This then is conceivably the manner in which the Species in the second sense, as we have found it, might be educed even from the Matter of the Patient. Would it then seem odd that Bacon does not more fully state it in this form? It would not seem so if we consider that Bacon’s eduction theory covers, strictly taken, only those cases in which the Agent and the Patient are in immediate contact; this was obviously his own intention, as his pages show. And further, that in particular it was more easy to conceive of the Agent acting as a whole when in immediate contact with the Patient—and being so near therefore the more forcefully—than when so far removed as is the Sun from the Earth, for example.

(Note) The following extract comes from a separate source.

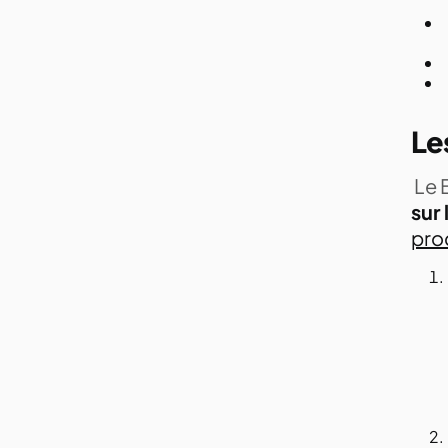
Le
Le 
sur
pro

For such cases he was forced to fall back upon a modified emission theory.[3]

And in saying that he still virtually held to the emission theory, it is obvious from the foregoing that his was a purged and refined emission theory. To be sure, he often falls, in his description, into the crude terms in which the emission theory was wont to be couched; and indeed the latter half of his treatise is bristling, at first sight, with terms which suggest an actual emission of the ray from the Agent. But that for Bacon these cruder connotations were absent, is plain from the fact that the background of his whole thought as touching the matter was deeply imbued with his eduction theory. And we have seen that the whole permits of a formulation which may be broadly, even if not strictly, spoken of as the eduction theory—or, better, the emission theory as modified by the eduction theory.

But is there not some plain explanation as to how the emission theory, even in this less crude form, could have rested in his mind side by side with his eduction theory? Fortunately for us, he unwittingly furnishes us with this explanation. It is at that point where he has completed his exposition of the eduction theory; and he is about to pass to the consideration of the laws of the propagation of the Species, as illustrated by the rays or Species of light. And he says:[4] From the same point, whether taken as the minimal part of the Agent in breadth and depth, or from the first part of the Pa-

  1. See II—519ff.
  2. See II—414, cf. 518, 520.
  3. As applied to the theory of perception, we shall see (ch. III) that Species pass from the eye to the Heavens as well as from the Heavens to the eye.
  4. See II—458ff., cf. Br. 167.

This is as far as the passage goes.